**Exercise**
Set down, exactly as they appear, the line containing "ration de l’homme" and all subsequent lines through the end of the material below.
_ _ _
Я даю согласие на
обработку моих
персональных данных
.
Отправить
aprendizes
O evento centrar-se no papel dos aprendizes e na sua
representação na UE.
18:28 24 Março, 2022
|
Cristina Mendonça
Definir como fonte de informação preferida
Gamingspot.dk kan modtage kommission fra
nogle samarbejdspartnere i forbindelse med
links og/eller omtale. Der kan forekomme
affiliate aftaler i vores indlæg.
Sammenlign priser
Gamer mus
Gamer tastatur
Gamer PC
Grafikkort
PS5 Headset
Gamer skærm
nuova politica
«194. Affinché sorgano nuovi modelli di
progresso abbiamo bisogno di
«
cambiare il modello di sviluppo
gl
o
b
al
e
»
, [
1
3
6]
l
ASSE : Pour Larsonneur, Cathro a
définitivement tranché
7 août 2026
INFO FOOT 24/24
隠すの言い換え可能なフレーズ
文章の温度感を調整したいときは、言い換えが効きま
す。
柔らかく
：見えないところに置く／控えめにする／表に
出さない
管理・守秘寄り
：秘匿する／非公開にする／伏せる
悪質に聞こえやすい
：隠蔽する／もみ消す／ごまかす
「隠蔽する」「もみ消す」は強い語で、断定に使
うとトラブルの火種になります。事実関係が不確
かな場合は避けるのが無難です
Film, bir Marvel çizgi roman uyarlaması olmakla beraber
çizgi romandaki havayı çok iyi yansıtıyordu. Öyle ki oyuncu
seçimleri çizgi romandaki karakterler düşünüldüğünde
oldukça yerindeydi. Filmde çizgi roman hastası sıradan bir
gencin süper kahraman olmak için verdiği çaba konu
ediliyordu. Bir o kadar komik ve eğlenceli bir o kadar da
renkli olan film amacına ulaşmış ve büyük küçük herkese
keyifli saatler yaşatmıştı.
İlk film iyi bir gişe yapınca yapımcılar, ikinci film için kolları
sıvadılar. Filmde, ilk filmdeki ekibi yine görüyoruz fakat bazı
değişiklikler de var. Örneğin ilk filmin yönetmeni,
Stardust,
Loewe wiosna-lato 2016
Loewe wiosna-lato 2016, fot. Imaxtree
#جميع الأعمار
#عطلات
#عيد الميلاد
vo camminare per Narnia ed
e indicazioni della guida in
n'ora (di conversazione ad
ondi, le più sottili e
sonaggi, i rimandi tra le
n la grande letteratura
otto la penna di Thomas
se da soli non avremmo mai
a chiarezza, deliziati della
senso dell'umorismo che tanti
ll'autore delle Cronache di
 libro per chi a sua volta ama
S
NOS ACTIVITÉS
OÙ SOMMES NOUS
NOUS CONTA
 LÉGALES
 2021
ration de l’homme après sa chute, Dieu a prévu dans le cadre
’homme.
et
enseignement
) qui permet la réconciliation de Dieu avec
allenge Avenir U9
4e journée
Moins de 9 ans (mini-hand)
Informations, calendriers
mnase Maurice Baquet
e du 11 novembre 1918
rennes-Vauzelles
_ _ _
**Solution to the exercise**
ration de l’homme après sa chute, Dieu a prévu dans le cadre
’homme.
et
enseignement
) qui permet la réconciliation de Dieu avec
allenge Avenir U9
4e journée
Moins de 9 ans (mini-hand)
Informations, calendriers
mnase Maurice Baquet
e du 11 novembre 1918
rennes-Vauzelles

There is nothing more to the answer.